You should take painkillers, such as paracetamol and ibuprofen, as required to soothe your throat pain. You may also be prescribed painkillers like codeine and tramadol to help to ease your discomfort. You should take these as instructed by your doctor. Patients also report getting relief from using throat sprays, lozenges and chewing gum.

  • Drink plenty of fluids

Although it may feel painful to swallow after a tonsillectomy, it’s important to drink plenty of cool fluids, such as water, cordial and fruit juices that aren’t acidic (like apple juice). Sucking on ice cubes can also help you to stay hydrated. If you don’t take in enough fluid, you can get dehydrated in as little as 48 hours. 

  • Maintain good oral hygiene

Brushing your teeth may not feel comfortable at first but it’s important that you keep your mouth clean. Brushing regularly and using mouthwash will help your wounds heal faster and prevent infection.

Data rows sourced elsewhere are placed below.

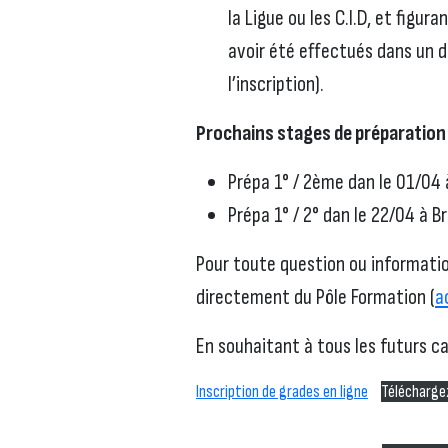
la Ligue ou les C.I.D, et figur
avoir été effectués dans un d
l’inscription).
Prochains
stages de préparation
Prépa 1° / 2ème dan le 01/04 à
Prépa 1° / 2° dan le 22/04 à Br
Pour toute question ou informatio
directement du Pôle Formation (
a
En souhaitant à tous les futurs c
Inscription de grades en ligne
Téléchargez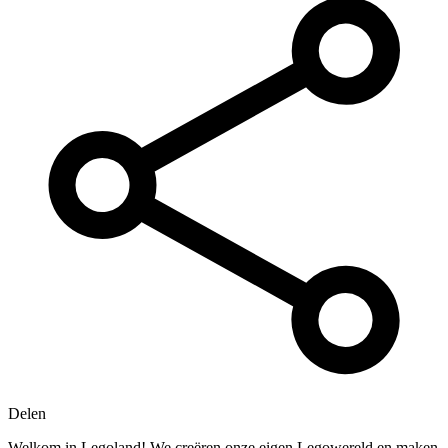
Delen
Welkom in Legoland! We creëren onze eigen Legowereld en maken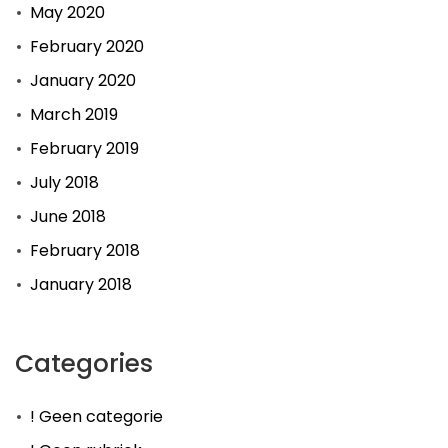
May 2020
February 2020
January 2020
March 2019
February 2019
July 2018
June 2018
February 2018
January 2018
Categories
! Geen categorie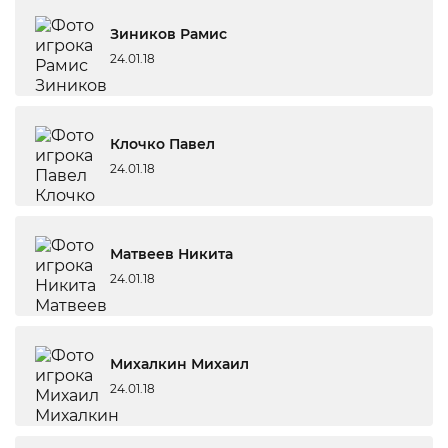
Зиников Рамис
24.01.18
Клочко Павел
24.01.18
Матвеев Никита
24.01.18
Михалкин Михаил
24.01.18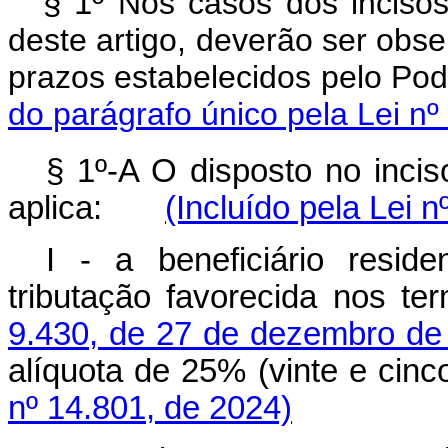
§ 1º
Nos casos dos incisos II
deste artigo, deverão ser obs
prazos estabelecidos pel
do parágrafo único pela Lei nº
§ 1º-A O disposto no incis
aplica:
(Incluído pela Lei 
I - a beneficiário resi
tributação favorecida nos t
9.430, de 27 de dezembro de
alíquota de 25% (vinte e ci
nº 14.801, de 2024)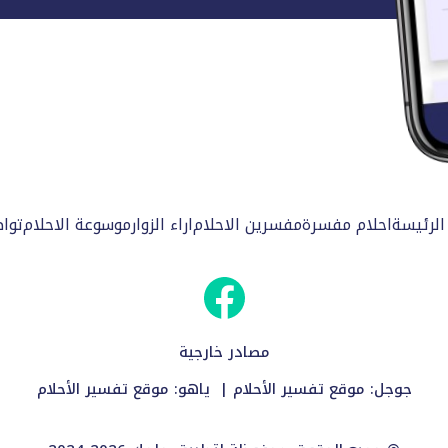
الرئيسة
احلام مفسرة
مفسرين الاحلام
اراء الزوار
موسوعة الاحلام
توا
مصادر خارجية
جوجل:
موقع تفسير الأحلام
| ياهو:
موقع تفسير الأحلام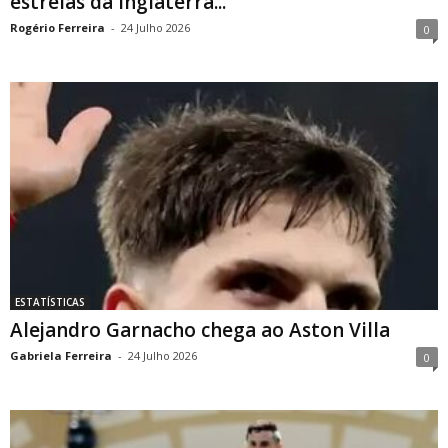
estrelas da Inglaterra...
Rogério Ferreira
-
24 Julho 2026
0
ESTATÍSTICAS
Alejandro Garnacho chega ao Aston Villa
Gabriela Ferreira
-
24 Julho 2026
0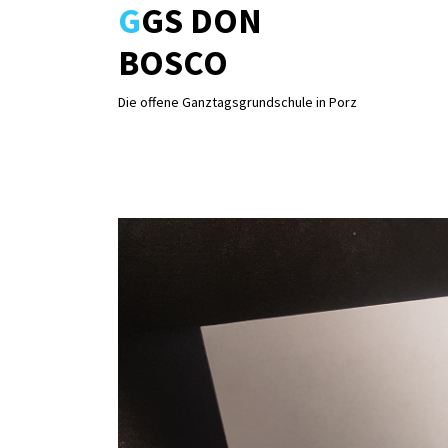
GGS DON
Skip
to
BOSCO
content
Die offene Ganztagsgrundschule in Porz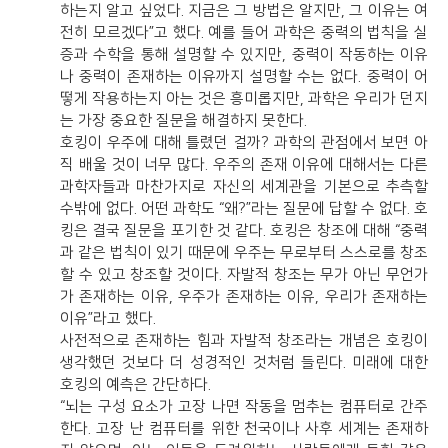
하는지 알고 싶었다. 지금은 그 방법은 알지만, 그 이유는 여
전히 모르겠다”고 했다. 예를 들어 과학은 중력의 법칙을 실
증과 수학을 통해 설명할 수 있지만, 중력이 작동하는 이유
나 중력이 존재하는 이유까지 설명할 수는 없다. 중력이 어
떻게 작용하는지 아는 것은 흥미롭지만, 과학은 우리가 던지
는 가장 중요한 질문을 해결하지 못한다.
호킹이 우주에 대해 틀렸던 걸까? 과학의 관점에서 보면 아
직 배울 것이 너무 많다. 우주의 존재 이유에 대해서는 다른
과학자들과 마찬가지로 자신의 세계관을 기본으로 추측할
수밖에 없다. 어떤 과학도 “왜?”라는 질문에 답할 수 없다. 호
킹은 결국 질문을 포기한 것 같다. 호킹은 창조에 대해 “중력
과 같은 법칙이 있기 때문에 우주는 무로부터 스스로를 창조
할 수 있고 창조할 것이다. 자발적 창조는 무가 아닌 무언가
가 존재하는 이유, 우주가 존재하는 이유, 우리가 존재하는
이유”라고 했다.
사전적으로 존재하는 힘과 자발적 창조라는 개념은 호킹이
생각했던 것보다 더 성경적인 것처럼 들린다. 미래에 대한
호킹의 예측은 간단하다.
“뇌는 구성 요소가 고장 나면 작동을 멈추는 컴퓨터로 간주
한다. 고장 난 컴퓨터를 위한 천국이나 사후 세계는 존재하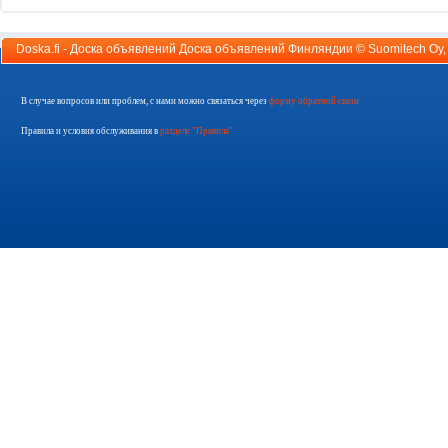
Doska.fi - Доска объявлений Доска объявлений Финляндии ©
Suomitech Oy
В случае вопросов или проблем, с нами можно связаться через
форму обратной связи
Правила и условия обслуживания в
разделе "Правила"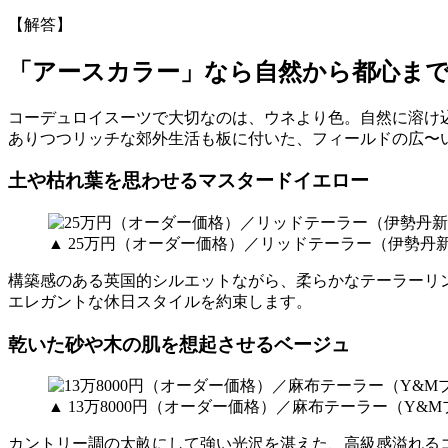
【解答】
「アースカラー」なら自然から都心ま
コーデュロイスーツで大切なのは、ウネより色。自然に溶け
ありつつリッチな郊外生活も板に付いた、フィールドの広〜
土や枯れ葉を思わせるマスタードイエロー
▲ 25万円（オーダー価格）／リッドテーラー（伊勢丹
構築感のある英国的シルエットながら、柔らかなテーラーリ
エレガントな休日スタイルを約束します。
乾いた砂や木の肌を想起させるベージュ
▲ 13万8000円（オーダー価格）／麻布テーラー（Y&
カントリー調の太畝にして強い光沢を湛えた、高級感溢れる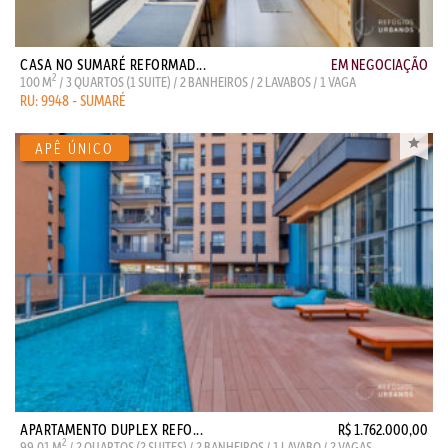
CASA NO SUMARÉ REFORMAD...
EM NEGOCIAÇÃO
2
100 M
/ 3 QUARTOS (1 SUITE) / 2 BANHEIROS / 2 LAVABOS / 1 VAGA
RU: 9948 - SUMARÉ
APARTAMENTO DUPLEX REFO...
R$ 1.762.000,00
2
99.01 M
/ 2 QUARTOS (2 SUITES) / 2 BANHEIROS / 1 LAVABO / 2 VAGAS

  • Avoid smoking and alcohol

Drinking alcohol and smoking are strictly prohibited for at least two weeks after surgery to give your throat time to heal.

  • Stay indoors

For the first week after your surgery, it’s a good idea to stay at home. You should avoid crowded places and people with coughs and colds to reduce the risk of infection. You should also avoid smoky or dusty environments to prevent throat irritation. 

  • Resume a normal diet

You should start eating a normal diet the day after your surgery. While you may not necessarily feel like eating, chewing and swallowing can reduce throat spasms, increase the salivary flow and get rid of debris from the tonsil beds. Eating a balanced diet will help your wound to heal and help you to avoid infection. In fact, you won’t be discharged from the hospital unless you have resumed eating.

What to eat after a tonsillectomy

You should try to get back to eating a normal, healthy diet as soon as possible after surgery[1]. However, if you’re finding eating painful, it may help to have more soft and cool foods than you normally would. For example, you might be able to tolerate:

  • Cool soup
  • Scrambled eggs
  • Pasta
  • Mashed potatoes
  • Low-fat cottage cheese
  • Low-fat yogurt
  • Smoothies
  • Pureed fruit
  • Low-fat ice cream and ice lollies
  • Jelly

You should avoid the following foods during while you recover:

  • Acidic drinks, such as orange juice and grapefruit juice
  • Hot and spicy foods such as curries and chillies
  • Rough textured or crunchy foods such as raw vegetables or crisps
  • High fat dairy products (as they can trigger the production of mucus which can make swallowing difficult)

There’s no doubt that it can take time to fully recover from a tonsillectomy but if you follow tips like these you should be able to resume your normal activities and get back to living life to the full sooner rather than later.